Appeal allowed and case remitted to be determined by a three member Tribunal.
THE HONOURABLE MRS JUSTICE COX
"2. The boxes ticked in the ET1 are:
(5) Unfair dismissal
(8) Other payments
(9) Other complaints
Unfair Dismissal
3. It seems, though the ETl does not say so, that the Claimant resigned, so the dismissal relied on is constructive: see Reasons para. 18. Box 5 pleads eight complaints which are presumably the conduct relied on as justifying the resignation; but some of them are potentially claims in their own right (see below).
4. It was the Respondent's pleaded case that the Claimant had less than a year's service so that he had no right to claim for unfair dismissal. He apparently conceded this on 10.3.09: see para. 6 of the Reasons. But no-one at the time fastened on this concession and the case went through two CMDs on the basis that unfair dismissal was in play. A two-day hearing was fixed for 16 and 17 November. At the eleventh hour the Respondent spotted the point and on 12 November e-mailed the Tribunal asking for the claim to be struck out. The next day, 13 November, EJ Reed ordered a strike-out and altered the listing to one hour on 16 November. The e-mails in question were not with the N/A and obtaining them has taken a long time - hence the delay (I am bound to say that, given the history, I think it was precipitate for Judge Reed to strike out unilaterally: it would have been fairer to allow the point to be taken as a preliminary point on 16 November. But that is water under the bridge.)
5. The Claimant was not going to attend the hearing - he was in Ghana - but he was going to send witnesses. He says - N/A para. 10 -that in consequence of the Tribunal's order he stood them down.
6. Notwithstanding the strike-out the unfair dismissal claim was considered at the hearing (before Judge Shotter) after all, on the basis that the one-year limit was not applicable insofar as the Claimant's claim could/should be read as one of dismissal for asserting a statutory right, namely some of the rights asserted under box 5 (s. 104). It's not clear who raised that. It's not even clear that the Judge was aware of the strike-out, although surely she must have been?
7. The unfair dismissal claim is addressed at paras. 26-30 of the Reasons. The language and the analysis is a bit muddled, but the reasoning seems to be (a) that the claim under s. 104 failed because the Claimant's reason for resigning was not any conduct by the Respondent associated with his assertion of a statutory right but the fact that he had been asked for proof of his immigration status; and (b) that the Tribunal had no jurisdiction to entertain any "ordinary" claim of unfair dismissal. In practice, therefore, the Tribunal did accept jurisdiction in respect of the s. 104 issue but dismissed the claim on the merits, i.e. on the basis that there had been no (constructive) dismissal.
8. What the Claimant says is that, that being so, he stood down his witnesses under a misapprehension: he was told unfair dismissal was not on the agenda, but it was.
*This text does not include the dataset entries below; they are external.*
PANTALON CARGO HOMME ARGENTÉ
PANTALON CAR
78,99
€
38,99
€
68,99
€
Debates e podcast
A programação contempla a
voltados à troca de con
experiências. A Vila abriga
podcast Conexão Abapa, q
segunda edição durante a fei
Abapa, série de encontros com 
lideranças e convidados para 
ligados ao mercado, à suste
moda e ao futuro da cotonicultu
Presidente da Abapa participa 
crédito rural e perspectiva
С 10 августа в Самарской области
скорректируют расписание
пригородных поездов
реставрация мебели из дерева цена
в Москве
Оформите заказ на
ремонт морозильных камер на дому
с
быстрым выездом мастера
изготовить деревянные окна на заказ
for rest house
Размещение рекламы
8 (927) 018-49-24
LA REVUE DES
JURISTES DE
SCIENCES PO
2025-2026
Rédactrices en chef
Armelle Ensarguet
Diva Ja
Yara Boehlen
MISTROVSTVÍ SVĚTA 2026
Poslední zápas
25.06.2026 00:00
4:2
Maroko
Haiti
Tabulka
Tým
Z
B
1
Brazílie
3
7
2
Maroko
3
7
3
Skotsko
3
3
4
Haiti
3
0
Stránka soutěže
9. That must raise an (at least) arguable case of procedural unfairness. But whether there was any substantial injustice depends on what the witnesses could have said on the dispositive issue. The issue is the Claimant's own state of mind, i.e. what he was resigning in response to; and it seems rather unlikely they could have assisted on that; but I couldn't rule 3 it on that basis. (I'm not sure also what orders there were for witness statements and whether he had complied with them.)”
6. At paragraph 3 of the judgment at that preliminary hearing the EAT said this:
“The matter must inevitably return to the Employment Tribunal for a determination by a three-person Tribunal with a different Judge. The appeal could be allowed if this were a full hearing. At the moment we do not have power to do that and, having heard Ms Bibi, what we propose to do is to order a full hearing and to give the Respondent 14 days to provide its answer and to say whether it is prepared to agree that this appeal should be allowed by consent and if so then the direction will be that this case be heard as we have said above.”